My DGM was a "bed blocker" for a time. She needed to be in hospital after a fall and had ulcerated her leg. She was not agreeing to go into a home. But she was living alone, in a house that was no longer suitable for her needs, and services in her area were decent but not enough (and she couldn't cover private services coming more often). As it was, she was getting 2x60 min visits at the start and end of each day and a 30 min visit midday (all of which were slightly shorter in reality as the carers had to include travel time in those slots). But when alone, she had turned on the cooker and burned out a saucepan/kettle a couple of times after she forgot about it, and a few other issues with loss of short term memory.
DM, DAunt and DUncle all did what they could, in their own ways. DM lived 250 miles away, DAunt worked FT (and lived on the other side of the same large city so at least 40 minutes drive when NO traffic at all) and DUncle was very much unable to help (alcoholic, marriage broken up and almost homeless himself). They did manage to persuade DGM to move to a home after a 3rd hospital admission - and had facilitated her getting home as fast as possible in the interim - but she needed more support than was available. I think she spent 6 weeks in hospital on the last admission, and part of that length was because the homes wouldn't accept her as she was now "higher needs" because of the leg ulcer. She then spent 3 weeks in the home before passing away (her last admission had been to a "long stay" hospital focused on elderly patients, and she had then moved to the home attached to that hospital).

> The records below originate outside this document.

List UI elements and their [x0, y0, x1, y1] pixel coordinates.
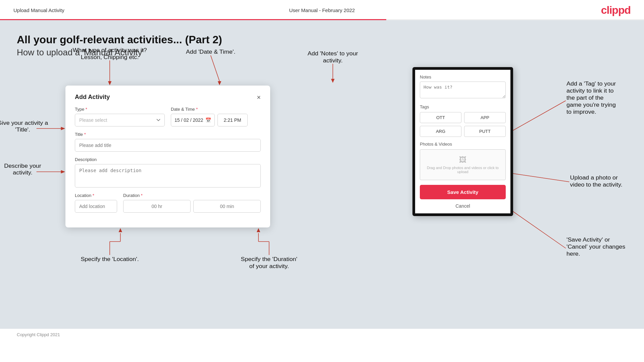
notes-input[interactable]: [420, 82, 506, 98]
svg-text:Add a 'Tag' to your: Add a 'Tag' to your: [566, 80, 616, 87]
tags-grid: OTT APP ARG PUTT: [420, 112, 506, 137]
type-group: Type * Please select: [75, 107, 165, 126]
heading-sub: How to upload a 'Manual Activity': [17, 47, 627, 58]
svg-text:of your activity.: of your activity.: [249, 263, 289, 269]
svg-text:Specify the 'Duration': Specify the 'Duration': [241, 256, 297, 262]
svg-marker-10: [61, 127, 65, 130]
type-select[interactable]: Please select: [75, 114, 165, 126]
manual-title: User Manual - February 2022: [289, 7, 355, 13]
svg-line-44: [508, 208, 566, 248]
phone-content: Notes Tags OTT APP ARG PUTT Photos & Vid…: [415, 70, 510, 213]
svg-text:video to the activity.: video to the activity.: [570, 181, 623, 188]
svg-text:Specify the 'Location'.: Specify the 'Location'.: [81, 256, 139, 262]
dialog-header: Add Activity ×: [75, 94, 261, 101]
form-row-type-datetime: Type * Please select Date & Time * 15 / …: [75, 107, 261, 126]
duration-hr-input[interactable]: [123, 200, 191, 213]
footer: Copyright Clippd 2021: [0, 329, 644, 341]
description-label: Description: [75, 157, 261, 162]
page-heading: All your golf-relevant activities... (Pa…: [17, 34, 627, 58]
svg-text:here.: here.: [566, 250, 580, 257]
copyright: Copyright Clippd 2021: [17, 332, 60, 337]
svg-marker-3: [108, 81, 112, 85]
type-label: Type *: [75, 107, 165, 112]
svg-text:Give your activity a: Give your activity a: [0, 119, 48, 126]
location-group: Location *: [75, 193, 117, 213]
description-textarea[interactable]: [75, 164, 261, 188]
svg-text:activity.: activity.: [323, 57, 342, 63]
calendar-icon: 📅: [205, 117, 211, 123]
photos-upload-area[interactable]: 🖼 Drag and Drop photos and videos or cli…: [420, 149, 506, 180]
location-input[interactable]: [75, 200, 117, 213]
form-row-location-duration: Location * Duration *: [75, 193, 261, 213]
svg-marker-6: [218, 81, 221, 85]
date-input[interactable]: 15 / 02 / 2022 📅: [171, 114, 215, 126]
save-activity-button[interactable]: Save Activity: [420, 185, 506, 199]
duration-inputs: [123, 200, 261, 213]
time-input[interactable]: 2:21 PM: [217, 114, 248, 126]
title-label: Title *: [75, 132, 261, 137]
dialog-title: Add Activity: [75, 94, 110, 101]
duration-group: Duration *: [123, 193, 261, 213]
duration-label: Duration *: [123, 193, 261, 198]
svg-marker-25: [257, 228, 260, 232]
svg-marker-19: [118, 228, 122, 232]
tag-putt[interactable]: PUTT: [464, 126, 506, 137]
svg-text:Describe your: Describe your: [4, 162, 41, 169]
datetime-inputs: 15 / 02 / 2022 📅 2:21 PM: [171, 114, 261, 126]
heading-bold: All your golf-relevant activities... (Pa…: [17, 34, 627, 46]
photos-label: Photos & Videos: [420, 142, 506, 147]
top-bar: Upload Manual Activity User Manual - Feb…: [0, 0, 644, 19]
page-title: Upload Manual Activity: [13, 7, 64, 13]
cancel-button[interactable]: Cancel: [420, 202, 506, 210]
datetime-label: Date & Time *: [171, 107, 261, 112]
notes-label: Notes: [420, 74, 506, 80]
description-group: Description: [75, 157, 261, 188]
tag-arg[interactable]: ARG: [420, 126, 461, 137]
datetime-group: Date & Time * 15 / 02 / 2022 📅 2:21 PM: [171, 107, 261, 126]
main-content: All your golf-relevant activities... (Pa…: [0, 20, 644, 329]
tag-app[interactable]: APP: [464, 112, 506, 123]
upload-icon: 🖼: [424, 156, 502, 164]
duration-min-input[interactable]: [193, 200, 261, 213]
add-activity-dialog: Add Activity × Type * Please select Date…: [65, 86, 270, 227]
svg-marker-29: [331, 79, 335, 83]
svg-text:to improve.: to improve.: [566, 108, 596, 115]
svg-text:the part of the: the part of the: [566, 94, 604, 101]
svg-text:'Title'.: 'Title'.: [15, 126, 30, 133]
location-label: Location *: [75, 193, 117, 198]
logo: clippd: [601, 4, 631, 16]
tag-ott[interactable]: OTT: [420, 112, 461, 123]
title-input[interactable]: [75, 139, 261, 152]
svg-text:activity to link it to: activity to link it to: [566, 87, 614, 94]
phone-panel: Notes Tags OTT APP ARG PUTT Photos & Vid…: [412, 67, 513, 216]
title-group: Title *: [75, 132, 261, 152]
svg-text:'Cancel' your changes: 'Cancel' your changes: [566, 243, 626, 250]
tags-label: Tags: [420, 104, 506, 109]
svg-text:activity.: activity.: [13, 169, 32, 175]
svg-text:Upload a photo or: Upload a photo or: [570, 174, 618, 180]
svg-marker-14: [61, 170, 65, 173]
svg-line-35: [506, 101, 566, 134]
svg-line-5: [211, 55, 219, 81]
close-button[interactable]: ×: [257, 94, 261, 101]
svg-text:game you're trying: game you're trying: [566, 101, 616, 108]
svg-line-39: [508, 173, 569, 182]
upload-text: Drag and Drop photos and videos or click…: [424, 166, 502, 174]
svg-text:'Save Activity' or: 'Save Activity' or: [566, 236, 610, 243]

My other DGM also spent time in hospital in her last year. But she had different medical needs that were easier to deal with and also a better family support network. She had 1 DD still living at home, 2 other DDs married and living within 10 minutes drive, 1 DS married and living only 15 minutes away, all of whom were involved in caring physically and supporting the care. 2 other DSs were either extremely busy living about 40 minutes away (vocation) or living 250 miles away, but also both involved as much as they were able and supporting their siblings too. And as well as all that actual ability to care surrounding her, they had the wherewithal to fund private carers coming in at times, and to get other supports when needed (stairlift, wheelchair, hospital bed and hoist etc) to help them caring for her.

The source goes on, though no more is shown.